» **TASK**
Look through the material below and count the lines that hold "tastemaker". Give that number by itself.

» **INPUT FOR THIS TASK**
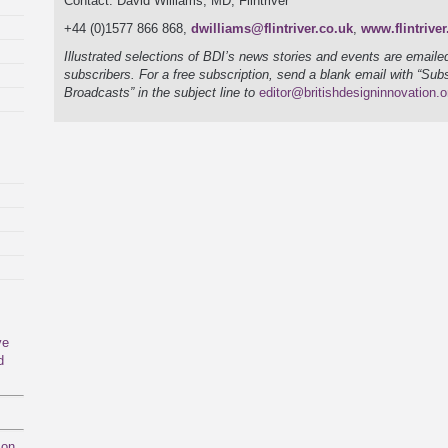
Contact: David Williams, MD, Flintriver
+44 (0)1577 866 868,
dwilliams@flintriver.co.uk
,
www.flintriver
Illustrated selections of BDI’s news stories and events are emailed
subscribers. For a free subscription, send a blank email with “Sub
Broadcasts” in the subject line to
editor@britishdesigninnovation.o
ve
d
mon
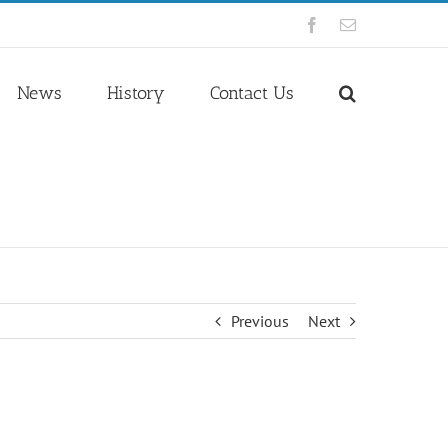
Facebook
Email
News
History
Contact Us
Previous
Next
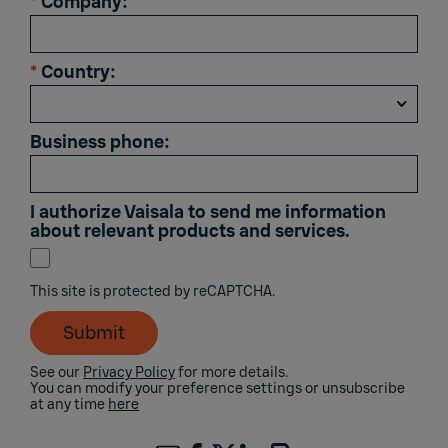
*
Company:
*
Country:
Business phone:
I authorize Vaisala to send me information
about relevant products and services.
This site is protected by reCAPTCHA.
Submit
See our
Privacy Policy
for more details.
You can modify your preference settings or unsubscribe
at any time
here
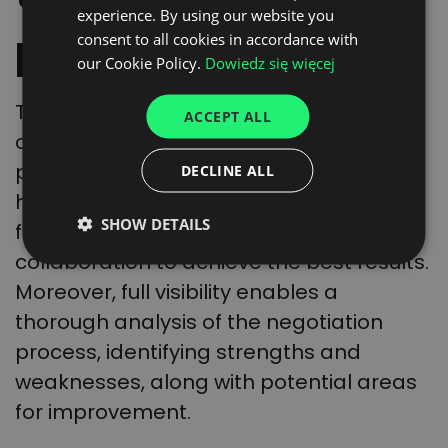
experience. By using our website you
ENGLISH
progress
consent to all cookies in accordance with
GERMAN
our Cookie Policy.
Dowiedz się więcej
UKRAINIAN
Throughout the process, we ensure
ACCEPT ALL
SPANISH
complete visibility of the negotiation
ITALIAN
progress for authorized personnel
DECLINE ALL
FRENCH
handling contracts in the company. This
SHOW DETAILS
facilitates more efficient and close
DUTCH
collaboration to achieve the best results.
Moreover, full visibility enables a
thorough analysis of the negotiation
process, identifying strengths and
weaknesses, along with potential areas
for improvement.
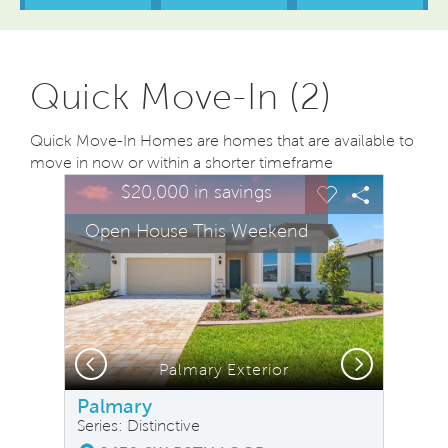
Quick Move-In (2)
Quick Move-In Homes are homes that are available to
move in now or within a shorter timeframe
sel image.
This is a carousel. Use Next and Previous buttons to na
Expand carousel image.
$20,000 in savings
Carousel Save Image
Share Image
Carousel Save
Share Ima
Open House This Weekend
Previous
Next
Palmary Exterior
Palmary
Series: Distinctive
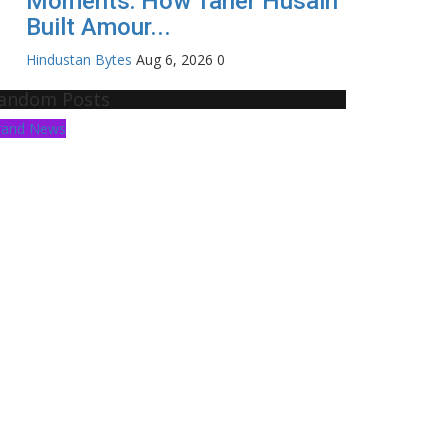
Moments: How Taher Husain
Built Amour...
Hindustan Bytes
Aug 6, 2026
0
andom Posts
rand News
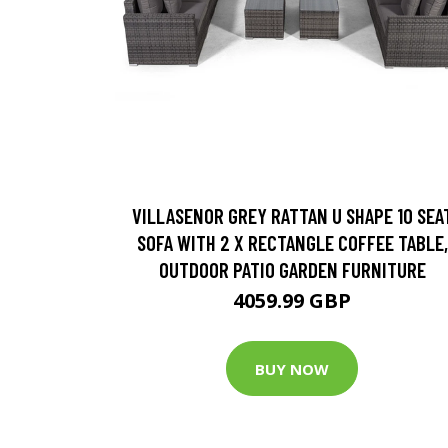
VILLASENOR GREY RATTAN U SHAPE 10 SEA
SOFA WITH 2 X RECTANGLE COFFEE TABLE,
OUTDOOR PATIO GARDEN FURNITURE
4059.99 GBP
BUY NOW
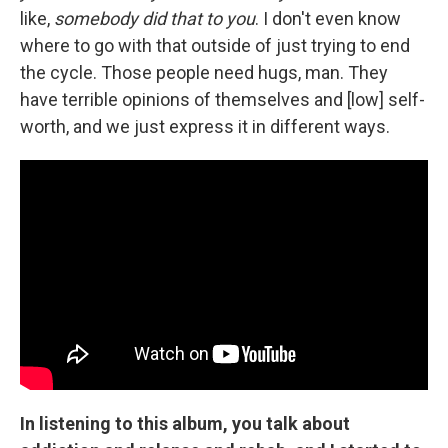
like,
somebody did that to you
. I don't even know
where to go with that outside of just trying to end
the cycle. Those people need hugs, man. They
have terrible opinions of themselves and [low] self-
worth, and we just express it in different ways.
In listening to this album, you talk about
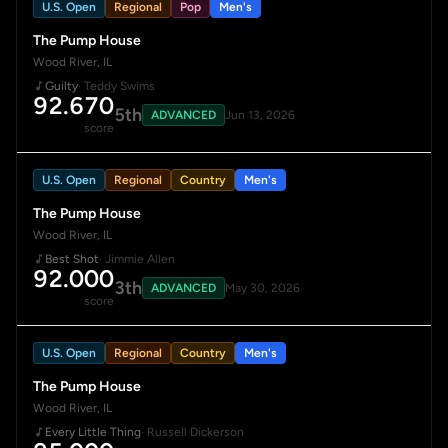
U.S. Open
Regional
Pop
Men's
The Pump House
Wood River, IL
Guilty
· Teddy Swims
92.670
5th
ADVANCED
Jun 13, 2026
score
U.S. Open
Regional
Country
Men's
The Pump House
Wood River, IL
Best Shot
· Jimmie Allen
92.000
3th
ADVANCED
May 30, 2026
score
U.S. Open
Regional
Country
Men's
The Pump House
Wood River, IL
Every Little Thing
· Russell Dickerson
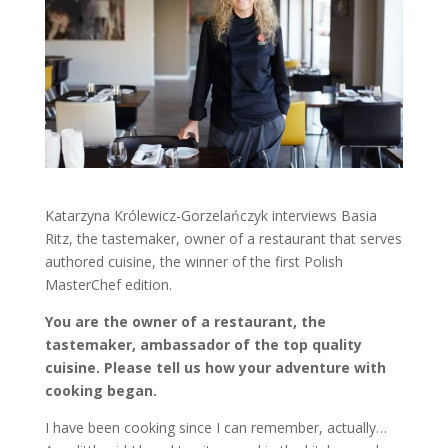
Katarzyna Królewicz-Gorzelańczyk interviews Basia
Ritz, the tastemaker, owner of a restaurant that serves
authored cuisine, the winner of the first Polish
MasterChef edition.
You are the owner of a restaurant, the
tastemaker, ambassador of the top quality
cuisine. Please tell us how your adventure with
cooking began.
I have been cooking since I can remember, actually…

» **SOLUTION TO THIS EXERCISE**
2